# OK Joe Longhorn Out of The Box



## tcs1 (Jun 21, 2015)

FullSizeRender.jpg



__ tcs1
__ Jun 21, 2015






Fathers Day.  













FullSizeRender (2).jpg



__ tcs1
__ Jun 21, 2015






Already getting on the mods.  Went with the Permatex 650

I ordered the diffuser plate from bbqmods.com  Not sure when it is coming but cannot wait to get going


----------



## country q (Jun 21, 2015)

Keep us posted. Work part time at Lowes saw this grill was curious about.

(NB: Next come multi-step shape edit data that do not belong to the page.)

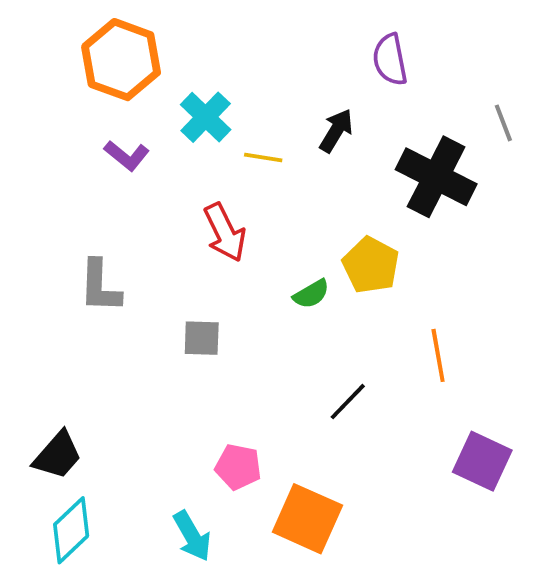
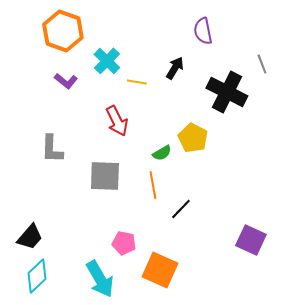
gray square: (202, 338) -> (105, 176), size x1.6
orange line: (438, 355) -> (153, 185), moved
cyan arrow: (192, 536) -> (100, 279), size x1.4

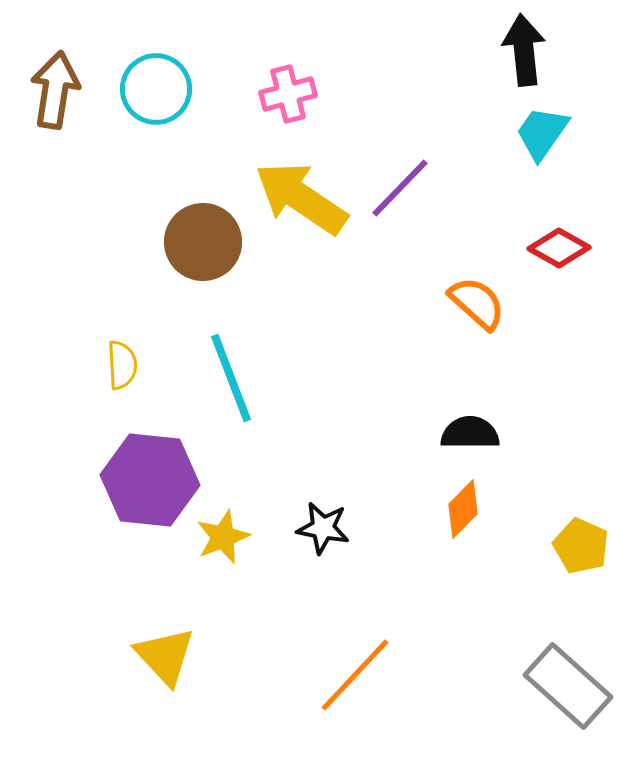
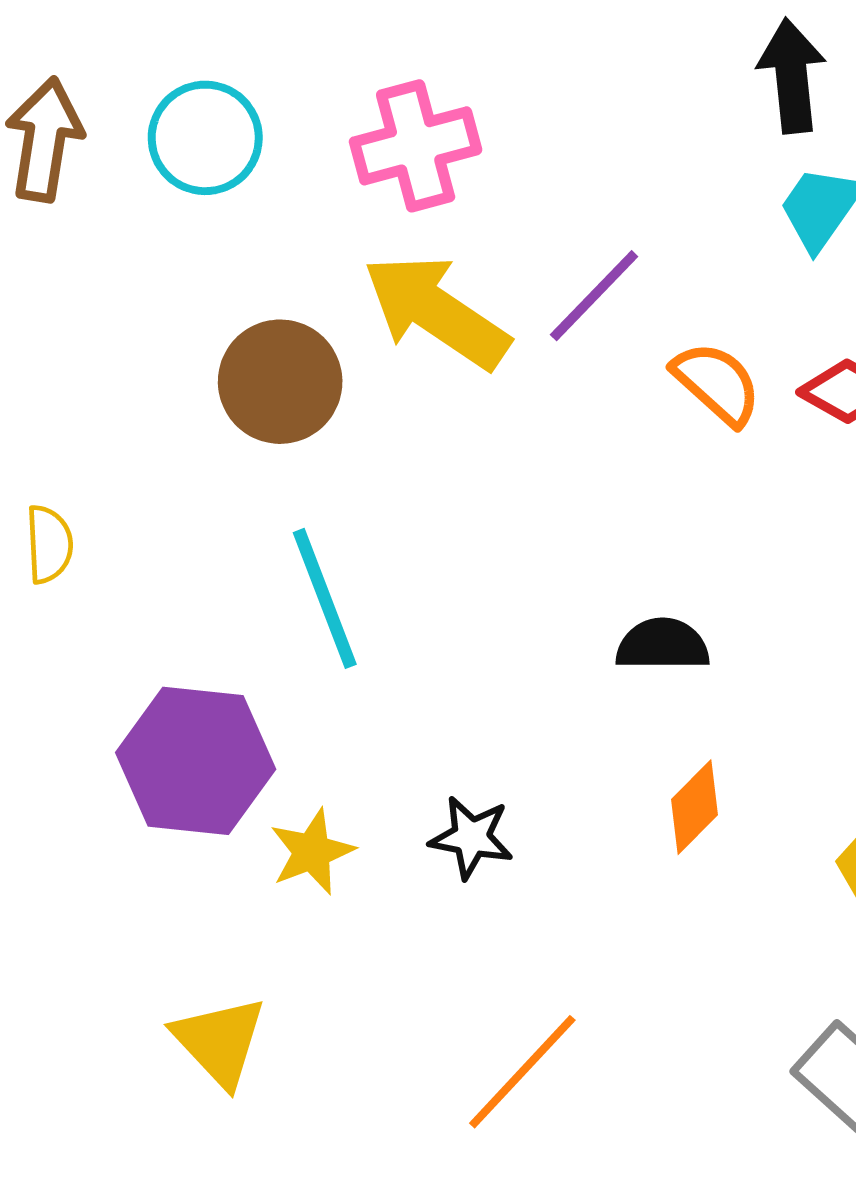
pink cross: (288, 94) -> (416, 146), size x1.4
orange semicircle: (477, 303) -> (717, 383), moved
yellow semicircle: (122, 365) -> (49, 544), moved
black semicircle: (470, 433) -> (663, 645), moved

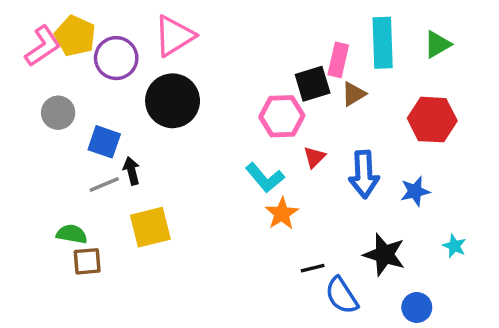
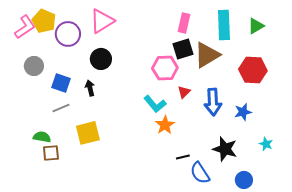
pink rectangle: (338, 60) -> (184, 23), moved
brown triangle: (354, 94) -> (207, 55), size x1.8
black circle: (173, 101) -> (101, 59), size x0.7
black arrow: (132, 171) -> (90, 88), moved

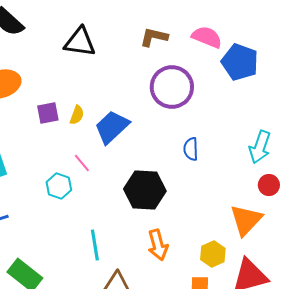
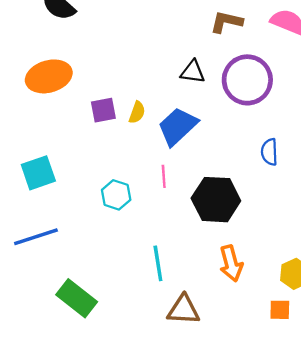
black triangle: (80, 42) -> (193, 72), moved, size x0.7
pink line: (82, 163) -> (164, 176), moved, turned 36

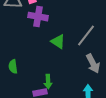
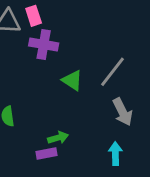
green arrow: (48, 82) -> (58, 138), turned -104

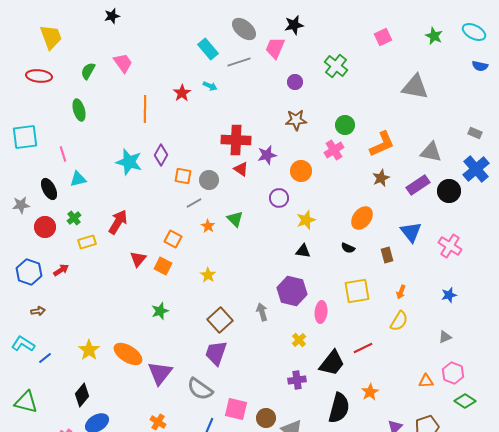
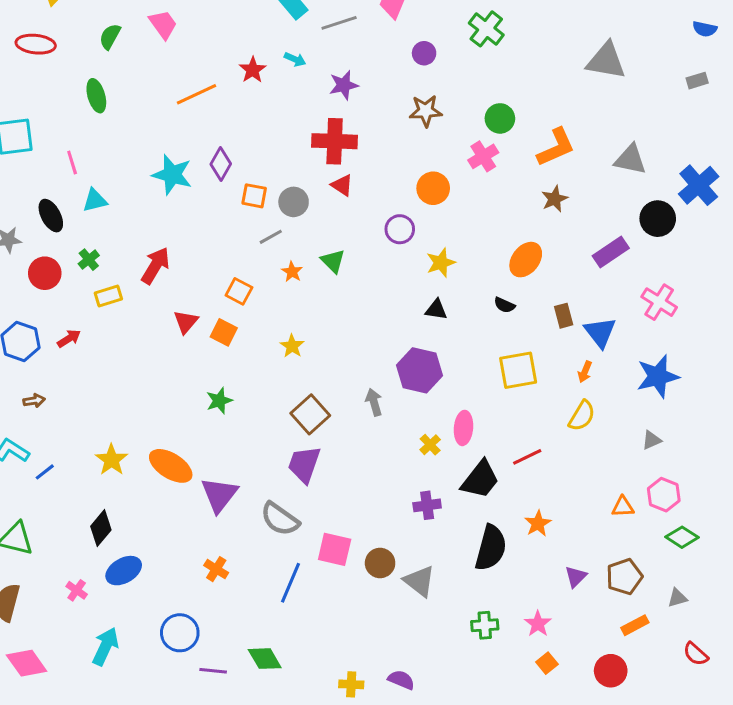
orange line: (145, 109) -> (196, 94), turned 64
gray rectangle: (475, 133) -> (697, 81), moved, turned -40
purple star: (267, 155) -> (344, 85), moved
purple rectangle: (418, 185) -> (611, 252), moved
blue triangle: (411, 232) -> (600, 332), moved
blue star: (449, 295) -> (658, 376), size x1.8
pink ellipse: (321, 312) -> (463, 428), moved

Can't wait to see what you think.  Country Q.


----------



## tcs1 (Jun 21, 2015)

All good out of the box.  Everything was unopened, all there and the instructions were very simple.  Going to fire it up in a couple days after the permatex cures.  I did't put any sealant inside smoke box.  Hope it holds tight.  Also, oly 250 lbs in the box.  I thought it was going to be closer to 400.  My son and I had no issues getting it put together.


----------



## tcs1 (Jun 27, 2015)

FullSizeRender 1.jpg



__ tcs1
__ Jun 27, 2015


















FullSizeRender.jpg



__ tcs1
__ Jun 27, 2015






Mods almost done.  Still waiting for diffuser plate and charcoal basket.  Cooked some stuffed pork chops for first meal.  Turned out great.













FullSizeRender.jpg



__ tcs1
__ Jun 27, 2015


----------



## country q (Jun 27, 2015)

Looks good. I will show your pics to gang at Lowes!!


----------



## tcs1 (Jun 28, 2015)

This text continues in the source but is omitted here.